“7124 PARTICIPANTS” is a study of patterns of electronic cigarette use among vapers in Malaysia.
The number refers to the 7,124 people who took part in the study, making it almost certainly the largest of its kind carried out anywhere in the Asia-Pacific region. The research took place in the first half of 2016 and the results made public late July 2016.
On this site you can find outlines of the results, as well as some details of who took part, and hear from the study’s author, Dr Konstantinos Farsalinos (pictured).
Based in Greece, Dr Farsalinos is one of the world’s leading cardiologists. He has visited Malaysia and presented previous findings on e-cigarettes and harm reduction, and is a firm advocate of the use of e-cigarettes as a means of helping smokers to reduce or – preferably – stop smoking tobacco altogether.

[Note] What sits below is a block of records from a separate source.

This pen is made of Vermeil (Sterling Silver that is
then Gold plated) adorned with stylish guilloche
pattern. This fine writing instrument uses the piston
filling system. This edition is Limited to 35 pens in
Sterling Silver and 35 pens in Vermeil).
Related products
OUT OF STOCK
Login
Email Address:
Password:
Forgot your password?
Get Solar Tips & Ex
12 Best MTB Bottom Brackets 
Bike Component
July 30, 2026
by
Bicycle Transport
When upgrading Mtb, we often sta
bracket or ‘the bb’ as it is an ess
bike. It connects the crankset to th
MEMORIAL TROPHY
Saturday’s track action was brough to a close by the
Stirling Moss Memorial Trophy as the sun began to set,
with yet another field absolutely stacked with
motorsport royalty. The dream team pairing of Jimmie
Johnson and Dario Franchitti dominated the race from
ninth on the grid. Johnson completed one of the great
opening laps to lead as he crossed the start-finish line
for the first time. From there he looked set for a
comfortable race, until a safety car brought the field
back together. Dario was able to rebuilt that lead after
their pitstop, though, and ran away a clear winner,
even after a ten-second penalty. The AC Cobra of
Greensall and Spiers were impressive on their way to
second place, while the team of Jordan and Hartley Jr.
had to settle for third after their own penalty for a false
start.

E-cigarettes do not burn but instead produce a vapour [technically known as an ‘aerosol’]. This vapour contains none of the cancer-causing chemicals and particles that make cigarette smoke such a known danger, and are described by experts as “at least 95 percent safer than smoking”.
Check out the results on these pages. Among the findings of this uniquely widespread investigation are:
a very large proportion of Malaysian vapers are using e-cigarettes to quit or reduce smoking;
more than 80 percent of respondents report improvements in “general physical status” as a result of switching (partially or completely) to vaping;
almost all have come from smoking tobacco (and fewer than one percent have not been tobacco users previously);
almost all respondents support age-of-sale restrictions to prevent youth from vaping.